Faculty Assembly may press for answer about same-sex benefits

Does Chancellor Mark Nordenberg favor or oppose extending Pitt health benefits to employees' same-sex domestic partners?

How, and when, will his administration proceed on the same-sex benefits issue?

Faculty Assembly will press Nordenberg to answer these questions next fall, if the chairperson of the University Senate's anti-discriminatory policies committee has his way.

Richard Tobias announced at the June 4 Faculty Assembly meeting that his committee, together with the Senate's benefits and welfare committee, are drafting a joint resolution for the Assembly to consider at its next scheduled meeting on Sept. 3.

The resolution, if approved by Faculty Assembly, would represent the Assembly's response to a recent report by the University special committee that studied whether Pitt should extend same-sex health benefits.

In a later interview, Tobias elaborated. "We're going to ask the chancellor to make a clear statement of his own position" on same-sex health benefits, he said. "Secondly, we'll ask him to tell us by Nov. 28, the last scheduled Faculty Assembly meeting of the fall, to report what his administration plans to do on this issue."

During the June 10 Senate Council meeting, Nordenberg commented on the special committee's report but did not indicate how, or when, Pitt's administration will act next on the same-sex benefits issue, except to say that he is discussing it with the presidents of Temple and Penn State.

After 10 months of study, the special committee — composed of two representatives each from Pitt's administration, alumni, faculty, staff, students and trustees — concluded that "there is no simple solution" to the same-sex benefits issue, and that Pitt probably should offer such benefits eventually although doing so now "would not be prudent."

The report warned of a possible "harmful confrontation" with the Pennsylvania legislature, coupled with "a substantial financial penalty" because UPMC Health Plan likely would insist on renegotiating its current, three-year health insurance contract with Pitt.
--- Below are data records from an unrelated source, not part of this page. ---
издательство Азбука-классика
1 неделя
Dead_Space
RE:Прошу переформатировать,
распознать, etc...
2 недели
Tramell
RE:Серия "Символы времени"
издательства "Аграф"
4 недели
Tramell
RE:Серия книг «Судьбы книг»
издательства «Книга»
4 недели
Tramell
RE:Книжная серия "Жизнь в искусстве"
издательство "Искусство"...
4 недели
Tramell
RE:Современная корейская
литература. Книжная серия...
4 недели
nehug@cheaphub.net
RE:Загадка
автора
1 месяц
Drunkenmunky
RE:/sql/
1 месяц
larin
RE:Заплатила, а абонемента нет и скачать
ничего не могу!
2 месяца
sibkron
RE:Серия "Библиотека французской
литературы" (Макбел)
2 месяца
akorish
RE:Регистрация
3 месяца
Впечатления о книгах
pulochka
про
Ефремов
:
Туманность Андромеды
The contract runs through June 30, 2003.

"At least two aspects of that report were striking to me," the chancellor said: It was "very thoughtful," and committee members endorsed it unanimously. "Given the nature of the issues presented and the diversity of the group assembled to deal with them, I frankly did not anticipate" approval by all 12 committee members, Nordenberg said.
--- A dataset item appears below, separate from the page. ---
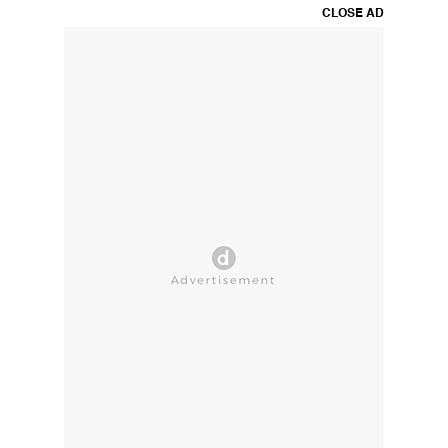
CLOSE AD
"The report did not, of course, please everyone," he continued. "And if it had, that really would have been a miracle. But my own sense, from conversations on and off campus, is that people generally view this as a highly responsible effort. Certainly, it reflects the best efforts of a group of caring and committed individuals who want this to be a warm and welcoming institution, as we all do.
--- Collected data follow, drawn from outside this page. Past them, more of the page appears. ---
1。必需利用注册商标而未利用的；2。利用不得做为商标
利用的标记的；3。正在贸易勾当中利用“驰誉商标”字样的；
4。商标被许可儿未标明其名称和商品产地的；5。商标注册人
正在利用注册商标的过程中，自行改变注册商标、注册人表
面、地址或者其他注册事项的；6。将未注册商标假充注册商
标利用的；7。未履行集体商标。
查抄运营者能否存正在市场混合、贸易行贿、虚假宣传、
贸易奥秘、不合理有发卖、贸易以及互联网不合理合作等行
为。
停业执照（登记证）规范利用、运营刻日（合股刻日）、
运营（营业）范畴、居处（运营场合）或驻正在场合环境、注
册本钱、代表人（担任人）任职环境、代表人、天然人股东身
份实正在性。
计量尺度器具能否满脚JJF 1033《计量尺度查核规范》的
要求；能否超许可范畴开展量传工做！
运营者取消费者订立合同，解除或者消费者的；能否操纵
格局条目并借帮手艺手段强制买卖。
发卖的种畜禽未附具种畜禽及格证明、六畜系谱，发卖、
"In fact, I think one of the most telling aspects of the report was the committee's expressed concern that [unilateral] action taken by this University 'could actually result in legislation that would preclude the offering of such benefits by all state-related institutions, legislation that could eliminate any possibility for any such benefits for a long time here in Pennsylvania,' to use the report's language.

"I share that concern, and I also share the committee's belief that Pitt should work cooperatively with the other state-related universities to address this issue. In fact, the presidents of Penn State, Temple and I have been involved in regular discussions of the issue. I have every reason to believe that those discussions will continue" — although "for the very near term," Nordenberg said, discussions among the three will focus on their schools' state appropriations for the next fiscal year. See story on page 1.

Following Nordenberg's report, faculty, staff and student members of Senate Council had the opportunity to question him about same-sex health benefits (and other controversial issues, including employees' access to recreation facilities at the Petersen Events Center) but did not do so.

Meeting briefly with reporters following Senate Council, Nordenberg refused to elaborate on his comments. "I've said all I'm going to say for now," the chancellor stated.

q UPMC Health Plan officials have refused to comment on whether they would insist on renegotiating Pitt's contract — a move almost certain to raise the University's premiums — if Pitt began offering same-sex health benefits.

But a Pitt spokesperson told the University Times that the special committee reached its conclusion based on advice from consultants William M. Mercer, Inc., and that Mercer's advice was "based on talking with people at UPMC Health Plan."

At Faculty Assembly last week, Assembly member James Holland said the special committee's conclusion contradicted what a UPMC Health Plan official told him when Pitt was negotiating its current health insurance contract.

Holland co-chairs the Senate's benefits and welfare committee and served on the University committee that advised Pitt's administration on the current contract. Holland recalled: "I specifically asked the representative of UPMC Health Plan, 'What would be the impact on our rates of providing health benefits to same-sex partners?' He said, 'None.'"

Each month, UPMC Health Plan's costs increase or decrease slightly as Pitt employees marry, divorce, have children or otherwise add to (or subtract from) the number of plan participants here, Holland pointed out.

Extending health benefits to Pitt faculty and staff members' same-sex partners would be equivalent, Holland argued, to a small percentage of employees marrying and adding their spouses to their coverage.